→ EXTRACTED INFORMATION:

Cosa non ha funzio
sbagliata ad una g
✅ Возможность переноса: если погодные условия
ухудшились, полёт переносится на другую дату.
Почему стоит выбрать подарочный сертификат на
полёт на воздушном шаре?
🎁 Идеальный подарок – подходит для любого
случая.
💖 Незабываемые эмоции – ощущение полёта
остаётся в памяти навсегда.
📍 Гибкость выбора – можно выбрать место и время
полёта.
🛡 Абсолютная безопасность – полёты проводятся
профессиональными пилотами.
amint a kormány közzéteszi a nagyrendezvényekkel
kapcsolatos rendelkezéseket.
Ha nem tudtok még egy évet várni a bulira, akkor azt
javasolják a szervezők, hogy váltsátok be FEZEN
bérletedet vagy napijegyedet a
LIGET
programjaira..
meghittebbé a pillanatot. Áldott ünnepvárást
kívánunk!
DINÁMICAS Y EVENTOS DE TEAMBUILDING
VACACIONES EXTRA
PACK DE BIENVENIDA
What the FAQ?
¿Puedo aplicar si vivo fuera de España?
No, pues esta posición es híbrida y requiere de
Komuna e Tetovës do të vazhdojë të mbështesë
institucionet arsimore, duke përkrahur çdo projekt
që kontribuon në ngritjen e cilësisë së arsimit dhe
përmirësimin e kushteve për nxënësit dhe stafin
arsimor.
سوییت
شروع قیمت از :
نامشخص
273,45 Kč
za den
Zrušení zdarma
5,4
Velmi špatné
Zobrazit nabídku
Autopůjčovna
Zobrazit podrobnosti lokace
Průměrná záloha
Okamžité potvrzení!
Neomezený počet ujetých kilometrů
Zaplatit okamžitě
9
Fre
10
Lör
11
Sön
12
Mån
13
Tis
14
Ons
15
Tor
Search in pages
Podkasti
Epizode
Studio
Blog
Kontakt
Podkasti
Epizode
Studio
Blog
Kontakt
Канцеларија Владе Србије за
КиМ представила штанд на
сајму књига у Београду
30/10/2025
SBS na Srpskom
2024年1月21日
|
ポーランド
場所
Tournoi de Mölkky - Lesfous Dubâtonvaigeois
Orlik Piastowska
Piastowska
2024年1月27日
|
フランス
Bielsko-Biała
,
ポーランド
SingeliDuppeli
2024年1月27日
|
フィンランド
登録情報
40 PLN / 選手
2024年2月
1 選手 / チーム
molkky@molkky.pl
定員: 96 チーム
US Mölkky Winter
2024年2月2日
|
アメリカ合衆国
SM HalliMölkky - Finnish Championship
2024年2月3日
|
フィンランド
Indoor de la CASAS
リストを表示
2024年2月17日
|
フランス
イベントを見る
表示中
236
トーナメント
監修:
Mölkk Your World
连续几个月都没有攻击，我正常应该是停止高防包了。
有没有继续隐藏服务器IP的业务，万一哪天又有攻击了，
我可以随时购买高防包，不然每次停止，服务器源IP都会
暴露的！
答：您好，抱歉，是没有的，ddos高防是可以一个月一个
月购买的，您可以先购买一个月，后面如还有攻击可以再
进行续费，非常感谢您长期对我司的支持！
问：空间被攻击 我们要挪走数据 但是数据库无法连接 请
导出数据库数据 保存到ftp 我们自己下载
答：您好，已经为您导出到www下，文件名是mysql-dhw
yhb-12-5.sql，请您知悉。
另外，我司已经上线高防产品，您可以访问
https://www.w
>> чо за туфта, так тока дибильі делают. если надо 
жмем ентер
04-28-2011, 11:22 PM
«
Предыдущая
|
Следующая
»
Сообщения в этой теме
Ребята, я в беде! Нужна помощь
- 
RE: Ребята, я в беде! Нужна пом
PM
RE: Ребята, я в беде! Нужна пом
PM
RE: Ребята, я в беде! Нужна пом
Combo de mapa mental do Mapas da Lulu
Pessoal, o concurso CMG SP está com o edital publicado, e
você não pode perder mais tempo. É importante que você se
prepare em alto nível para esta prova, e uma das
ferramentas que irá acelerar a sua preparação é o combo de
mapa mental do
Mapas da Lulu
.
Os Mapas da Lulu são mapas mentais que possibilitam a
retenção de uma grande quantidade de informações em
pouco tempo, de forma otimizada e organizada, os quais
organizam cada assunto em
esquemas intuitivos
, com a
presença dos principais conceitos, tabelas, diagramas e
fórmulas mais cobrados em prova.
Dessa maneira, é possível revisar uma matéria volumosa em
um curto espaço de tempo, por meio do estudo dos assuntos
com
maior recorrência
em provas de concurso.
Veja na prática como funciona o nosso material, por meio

→ ACTION ITEM:
Every entry shown above is to be written out exactly.

→ WRITTEN SOLUTION:
Cosa non ha funzio
sbagliata ad una g
✅ Возможность переноса: если погодные условия
ухудшились, полёт переносится на другую дату.
Почему стоит выбрать подарочный сертификат на
полёт на воздушном шаре?
🎁 Идеальный подарок – подходит для любого
случая.
💖 Незабываемые эмоции – ощущение полёта
остаётся в памяти навсегда.
📍 Гибкость выбора – можно выбрать место и время
полёта.
🛡 Абсолютная безопасность – полёты проводятся
профессиональными пилотами.
amint a kormány közzéteszi a nagyrendezvényekkel
kapcsolatos rendelkezéseket.
Ha nem tudtok még egy évet várni a bulira, akkor azt
javasolják a szervezők, hogy váltsátok be FEZEN
bérletedet vagy napijegyedet a
LIGET
programjaira..
meghittebbé a pillanatot. Áldott ünnepvárást
kívánunk!
DINÁMICAS Y EVENTOS DE TEAMBUILDING
VACACIONES EXTRA
PACK DE BIENVENIDA
What the FAQ?
¿Puedo aplicar si vivo fuera de España?
No, pues esta posición es híbrida y requiere de
Komuna e Tetovës do të vazhdojë të mbështesë
institucionet arsimore, duke përkrahur çdo projekt
që kontribuon në ngritjen e cilësisë së arsimit dhe
përmirësimin e kushteve për nxënësit dhe stafin
arsimor.
سوییت
شروع قیمت از :
نامشخص
273,45 Kč
za den
Zrušení zdarma
5,4
Velmi špatné
Zobrazit nabídku
Autopůjčovna
Zobrazit podrobnosti lokace
Průměrná záloha
Okamžité potvrzení!
Neomezený počet ujetých kilometrů
Zaplatit okamžitě
9
Fre
10
Lör
11
Sön
12
Mån
13
Tis
14
Ons
15
Tor
Search in pages
Podkasti
Epizode
Studio
Blog
Kontakt
Podkasti
Epizode
Studio
Blog
Kontakt
Канцеларија Владе Србије за
КиМ представила штанд на
сајму књига у Београду
30/10/2025
SBS na Srpskom
2024年1月21日
|
ポーランド
場所
Tournoi de Mölkky - Lesfous Dubâtonvaigeois
Orlik Piastowska
Piastowska
2024年1月27日
|
フランス
Bielsko-Biała
,
ポーランド
SingeliDuppeli
2024年1月27日
|
フィンランド
登録情報
40 PLN / 選手
2024年2月
1 選手 / チーム
molkky@molkky.pl
定員: 96 チーム
US Mölkky Winter
2024年2月2日
|
アメリカ合衆国
SM HalliMölkky - Finnish Championship
2024年2月3日
|
フィンランド
Indoor de la CASAS
リストを表示
2024年2月17日
|
フランス
イベントを見る
表示中
236
トーナメント
監修:
Mölkk Your World
连续几个月都没有攻击，我正常应该是停止高防包了。
有没有继续隐藏服务器IP的业务，万一哪天又有攻击了，
我可以随时购买高防包，不然每次停止，服务器源IP都会
暴露的！
答：您好，抱歉，是没有的，ddos高防是可以一个月一个
月购买的，您可以先购买一个月，后面如还有攻击可以再
进行续费，非常感谢您长期对我司的支持！
问：空间被攻击 我们要挪走数据 但是数据库无法连接 请
导出数据库数据 保存到ftp 我们自己下载
答：您好，已经为您导出到www下，文件名是mysql-dhw
yhb-12-5.sql，请您知悉。
另外，我司已经上线高防产品，您可以访问
https://www.w
>> чо за туфта, так тока дибильі делают. если надо 
жмем ентер
04-28-2011, 11:22 PM
«
Предыдущая
|
Следующая
»
Сообщения в этой теме
Ребята, я в беде! Нужна помощь
- 
RE: Ребята, я в беде! Нужна пом
PM
RE: Ребята, я в беде! Нужна пом
PM
RE: Ребята, я в беде! Нужна пом
Combo de mapa mental do Mapas da Lulu
Pessoal, o concurso CMG SP está com o edital publicado, e
você não pode perder mais tempo. É importante que você se
prepare em alto nível para esta prova, e uma das
ferramentas que irá acelerar a sua preparação é o combo de
mapa mental do
Mapas da Lulu
.
Os Mapas da Lulu são mapas mentais que possibilitam a
retenção de uma grande quantidade de informações em
pouco tempo, de forma otimizada e organizada, os quais
organizam cada assunto em
esquemas intuitivos
, com a
presença dos principais conceitos, tabelas, diagramas e
fórmulas mais cobrados em prova.
Dessa maneira, é possível revisar uma matéria volumosa em
um curto espaço de tempo, por meio do estudo dos assuntos
com
maior recorrência
em provas de concurso.
Veja na prática como funciona o nosso material, por meio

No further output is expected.